Smaccatamente politico è il discorso identitario di Milo Rau, al momento la vera sorpresa di questa Biennale 2015. Con Hate Radio ricostruisce millimetricamente una trasmissione della RTLM, la Radio delle Mille colline, tristemente nota per aver dato argomenti e incoraggiato il genocidio in Rwanda. Lo spettacolo lascia senza fiato: non solo per la drammatica e dolorosissima ricostruzione dei fatti, per le parole dei veri testimoni (riprodotti in video), quanto per la intelligente edizione teatrale. Quello di Milo Rau, classe 1977, è un progetto di teatro-documentario che si colloca appieno nella scia del Büchner di La morte di Danton, poi di Weiss de L’Istruttoria, ma lo aggiorna alla temperie di oggi.
Dunque, il discorso identitario nella dinamica Hutu-Tusti è diventato odio etnico, violenza, massacro, crimine contro l’umanità. Milo Rau lo mostra in tutta la sua evidenza, ne coglie il fermento in stato nascente, sbatte in faccia agli spettatori l’allucinante possibilità del genocidio. È un teatro iperpolitico, quello di Rau, tagliente proprio nel momento in cui costringe lo spettatore a prendere posizione. Non è facile assistere a uno spettacolo come Hate Radio, non è facile ascoltare certe parole: è una spirale che avviluppa sempre più, che lascia senza fiato, che costringe lo spettatore nello scomodo ruolo di testimone. E non si può certo far finta di nulla. Il nuovo teatro politico che si assume le responsabilità delle scelte drammaturgiche, dunque tematiche e sceniche, ma senza retorica, senza dare indicazioni, senza cercare il facile consenso di chi è già d’accordo come ha fatto (e fa) tanto teatro “politico” d’oggi.

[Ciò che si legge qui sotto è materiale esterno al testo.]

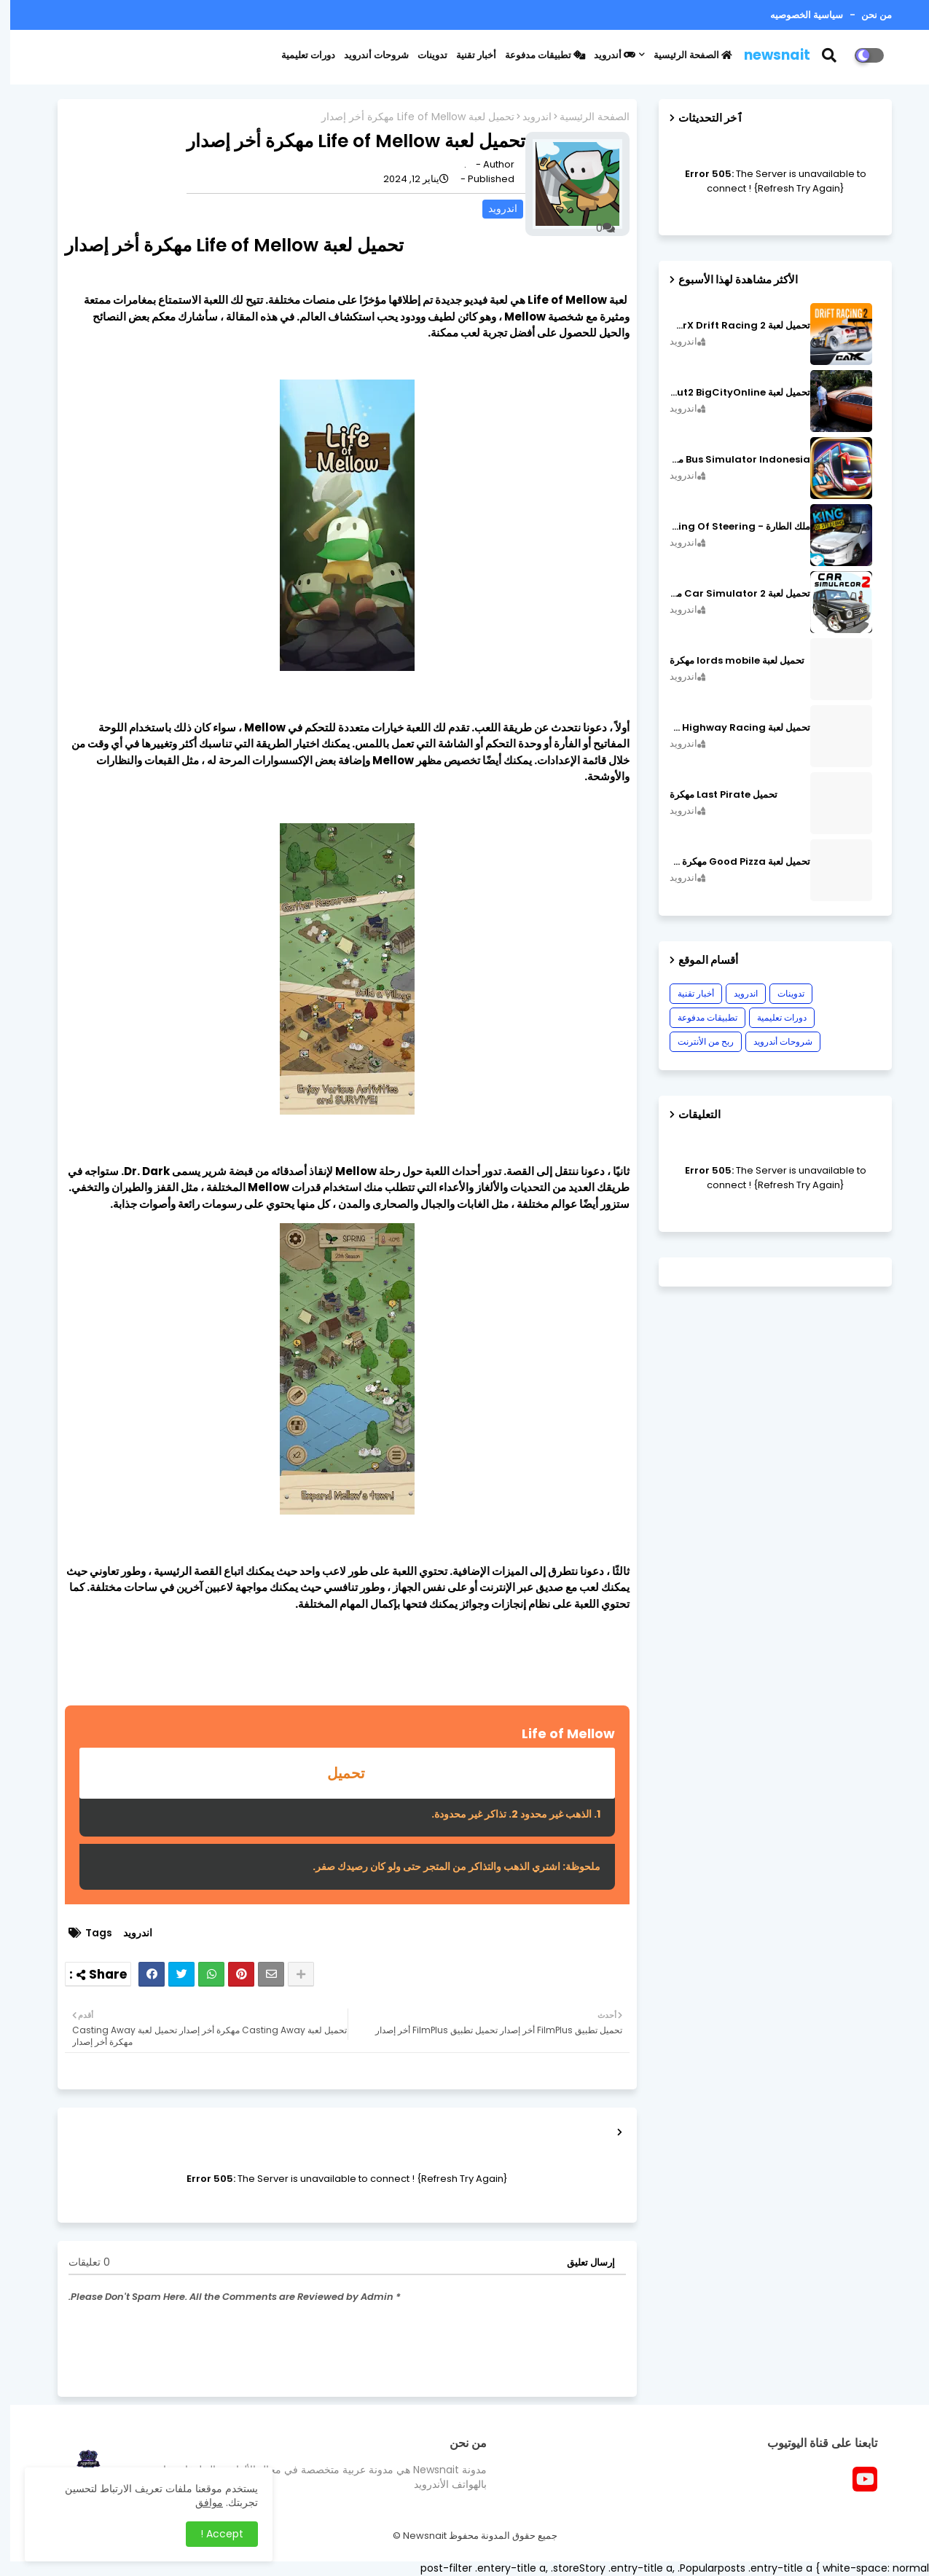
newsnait (767, 55)
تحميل (337, 1773)
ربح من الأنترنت (695, 1041)
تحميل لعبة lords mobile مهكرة (726, 660)
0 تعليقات (79, 2262)
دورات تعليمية (298, 55)
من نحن (865, 15)
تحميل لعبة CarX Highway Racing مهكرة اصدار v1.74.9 (729, 727)
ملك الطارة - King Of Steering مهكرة (729, 526)
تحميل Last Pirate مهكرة (713, 794)
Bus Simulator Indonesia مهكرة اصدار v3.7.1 (729, 459)
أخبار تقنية (466, 55)
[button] (828, 55)
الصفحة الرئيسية (682, 55)
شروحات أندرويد (366, 55)
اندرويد (526, 117)
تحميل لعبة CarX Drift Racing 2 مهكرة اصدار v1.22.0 (729, 325)
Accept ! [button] (211, 2533)
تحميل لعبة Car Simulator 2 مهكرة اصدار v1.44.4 (729, 593)
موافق (199, 2502)
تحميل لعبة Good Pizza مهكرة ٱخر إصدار (729, 861)
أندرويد (604, 55)
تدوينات (422, 55)
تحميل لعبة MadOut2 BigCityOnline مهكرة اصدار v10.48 (729, 392)
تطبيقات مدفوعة (535, 55)
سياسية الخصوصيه (796, 15)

Dopo Christoph Marthaler e Thomas Ostermeier, che hanno fatto i conti con l’identità in divenire o in fallimento della borghesia tedesca, sbarca a Venezia anche Antonio Latella, con la sua compagnia Stabile/Mobile, che propone un trittico dedicato ad altrettante scomode personalità. A.H. , in cui investiga la figura di Adolf Hitler e il rapporto dell’uomo con il potere; poi Caro George, che mette in scena Francis Bacon e la tensione tra l’uomo e l’arte, infine l’atteso MA, spettacolo dedicato alla madre di Pier Paolo Pasolini, in cui nodale è il legame filiale.

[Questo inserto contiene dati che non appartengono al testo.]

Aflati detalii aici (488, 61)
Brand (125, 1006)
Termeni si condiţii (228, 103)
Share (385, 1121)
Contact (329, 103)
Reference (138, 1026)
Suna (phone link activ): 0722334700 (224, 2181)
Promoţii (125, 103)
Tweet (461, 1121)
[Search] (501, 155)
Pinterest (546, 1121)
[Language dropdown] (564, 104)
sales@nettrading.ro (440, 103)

Ma in questa scintillante edizione della Biennale Teatro c’è ancora posto per altre, articolate, indagini sulla questione identitaria: dalla “paura di non essere” di Fabrice Murgia (Notre peur de n’etre è il titolo dello spettacolo del 32enne regista belga Leone d’argento 2014); all’aspra versione di La signorina Julia di Strindberg virata a scontro di coppia dalla brasiliana Christiane Jatahy, fino al racconto multimediale A house in Asia, un “western teatrale” firmato Agrupaciòn Señor Serrano, che ha al centro la caccia ad un uomo particolare: Osama Bin Laden.

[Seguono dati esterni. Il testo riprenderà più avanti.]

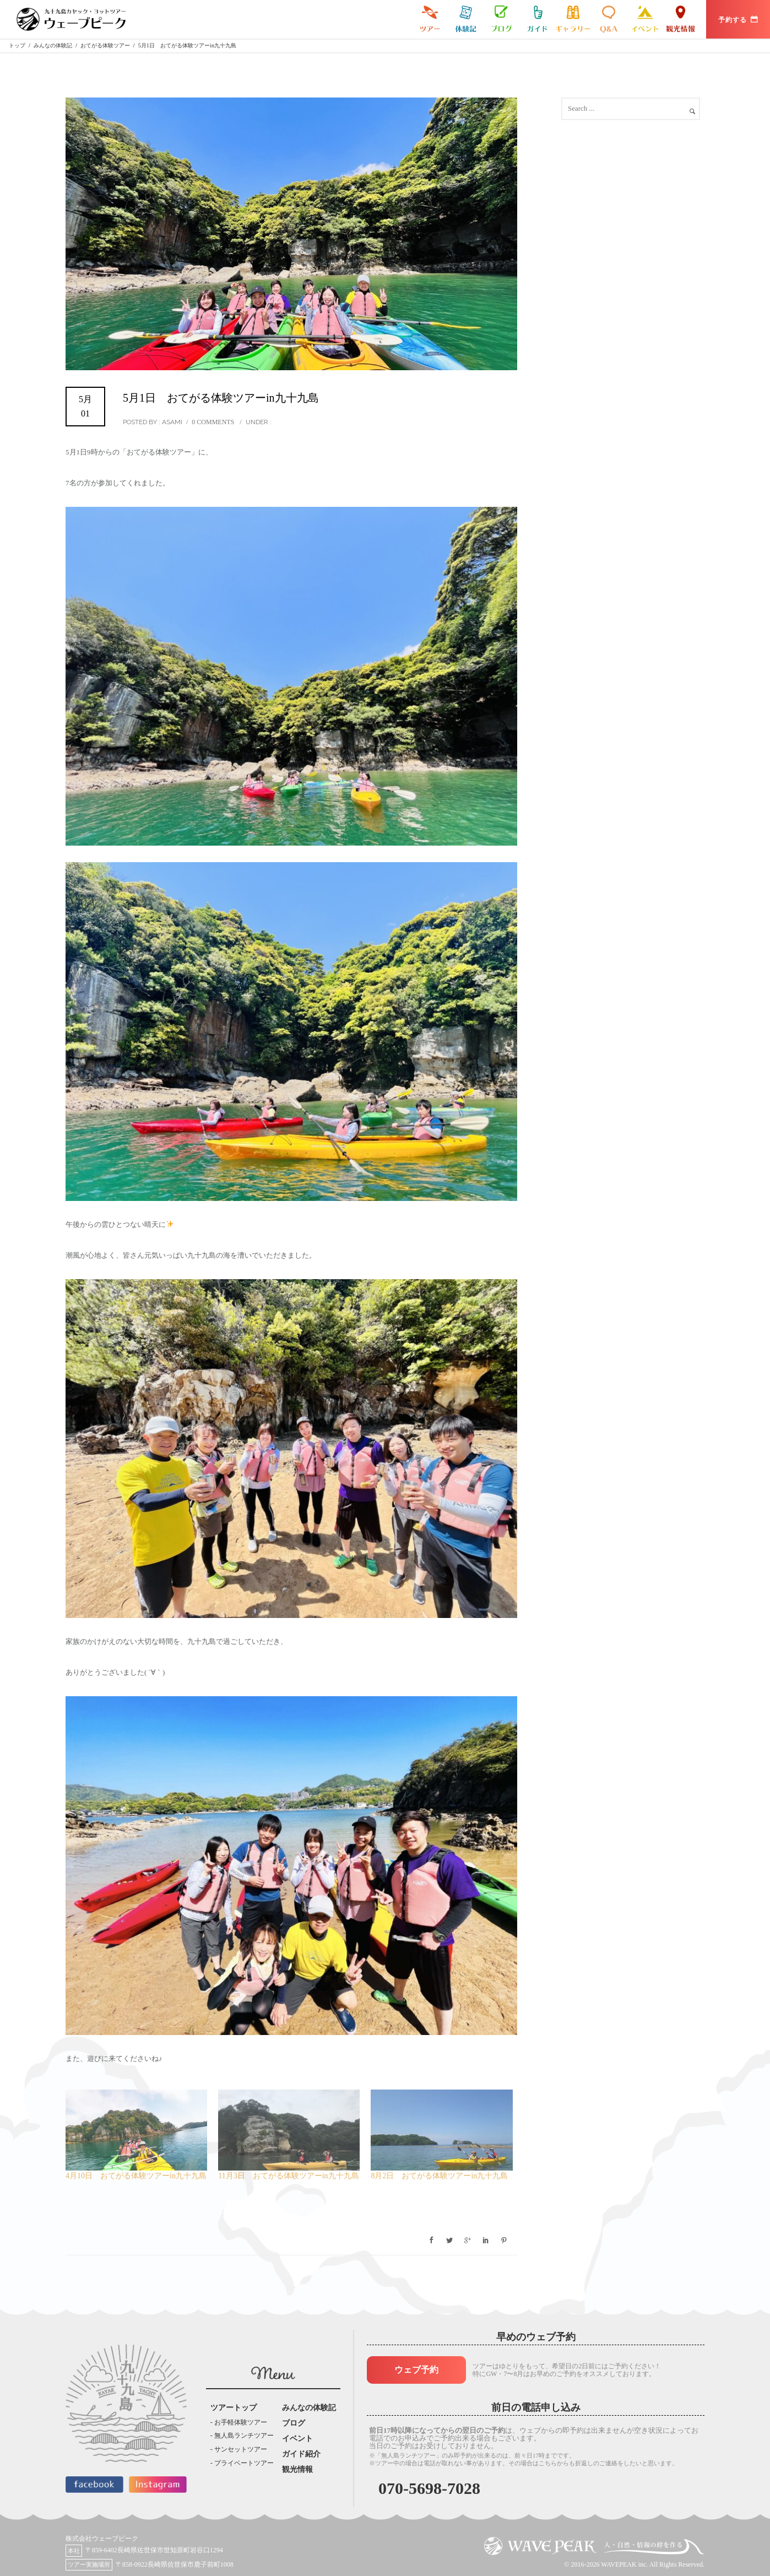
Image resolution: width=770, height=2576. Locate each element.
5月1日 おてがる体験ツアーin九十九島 (221, 398)
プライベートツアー (244, 2463)
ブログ (501, 19)
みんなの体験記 (466, 19)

Nella prassi (auto)narrativa, diaristica o meno, si compongono i tasselli del frastagliato puzzle identitario ma, sembrano dirci questi artisti, il problema è ben lungi dall’essere risolto. Slittando continuamente dal piano privato a quello pubblico, la spinosa questione ha respiro urgente, soprattutto in prospettiva europea e internazionale. Nel continuo e ovviamente inarrestabile flusso migratorio, tra quanti proclamano la “purezza” del “noi” e la stigmatizzazione del “loro”, non è più rinviabile trovare modi meno brutalmente semplificativi per affrontare la questione identità. Dobbiamo semmai, sembra dire il teatro, riflettere, suggerire possibilità e domande ulteriori, senza mai – per fortuna – dare risposte all’eterno interrogativo: “chi è là?”